Life at the dorm is fun and keeps me entertained at night. We're all getting to know each other and do things together constantly. We've started a weekend potluck tradition, which gives us all a chance to show off our culinary skills and eat lots of tasty food. This week I'm being boring and just bringing green beans, but I'm planning something special for next week, yum. We also regress to childhood a bit in the evenings now that Jackie bought us toys. We have a box of wonderfully neon colored beach toys that is distributed nightly for outdoor and indoor excitement.

This weekend we re planning to go to the zoo even though the forecast is for 92 degrees and sunny; it should be a good time. Hopefully no one will die of heat stroke and we'll get there early enough to see the pandas before they decide it's too hot to be awake.

Monday will be annual picnic at ACP, so the four interns that work there will be running the cool physics room for kids (and inquisitive adults!). It should be fun, though it keeps getting more complicated as we try and plan it simply. I'm looking forward to the liquid nitrogen ice cream, which I somehow end up making at every physics gathering I attend.


Week One: Orienting - Jun 12, 2006 at 9:56PM
Erin McCamish
9 Posts

Here starts the journal of my time in DC. First, to catch up on what has happened so far:

Over the weekend all of the SPS interns moved in to our rooms at George Washington University. Everyone was really enthusiastic and we explored the city together, for both practical and fun purposes. Included in the exploration were two trips to the grocery store, since the Metro isn't exactly heavy shopping bag friendly. On Sunday we went sight seeing on the Mall which was great fun even though I had seen most of it before. The World War II memorial was especially nice, and I think it's relatively new. Our last stop was the the Einstein Memorial, where we ran into the NASA Academy group, including my boyfriend Ryan! That was a great surprise!

Monday we had our orientation and were introduced to many MANY people. They were all very nice and had interesting things to say, but I'm sorry to report I don't remember much even three days later. I also met my bosses at APS and got settled into my cubicle (yes I have a cubicle, it's cool). Tuesday and Wednesday I looked through the Physics Quest materials and did some of the experiments at my desk. It's fun to watch people in the financial department react as they walk by and see me playing with batteries or bubbles.

Wednesday night was the CNSF (Coalition for National Science Funding) Exhibit.
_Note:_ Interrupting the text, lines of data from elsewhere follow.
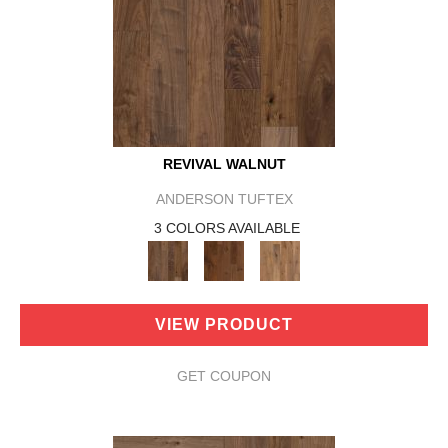
REVIVAL WALNUT
ANDERSON TUFTEX
3 COLORS AVAILABLE
VIEW PRODUCT
GET COUPON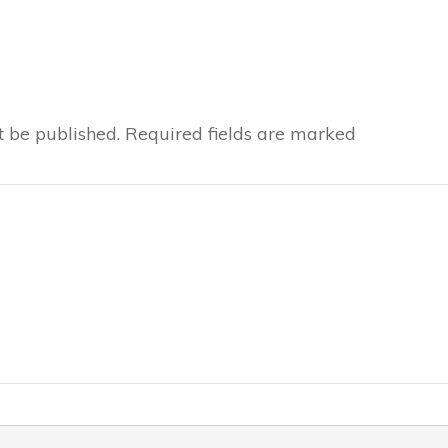
t be published.
Required fields are marked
It was a big fancy event on Capitol Hill where people who get NSF funding show off what they've done with the money to convince Congress that science funding is being well spent. Apparently APS usually has a booth, but since we just got here on Monday they decided it didn't make sense. Instead we got to walk around and shove bookmarks into peoples hands. I was really nervous at first, but it got easier. I started out talking to other young people, and moved up to their advisors by the end. I met a cool engineering professor from U of Michigan, who I am supposed to email about a physics/engineering project he s working on for students. I also talked to Vern Ehler, a Congressman from Michigan who also happens to be a physicist! I can t say I know too much about his work, but I know he s in Congress and on the Science and the Education Committees, which is enough to make me want to meet him. I weaseled my way in to talk to him and got a photo, but I didn't manage to get any APS information in. I also talked to an amazing woman from the Boston Museum of Science, and a couple of people about women in physics/science. Acting all professional and handing out APS information into people s hands is exhausting!

Today I was walking work after my 40 minute metro ride, only to meet Jackie on her way back home. Apparently a water main is broken at ACP (American Center for Physics, the building I work in), so they sent everyone home. Thus, I'm back at GW after 90 minutes in transit writing this journal entry.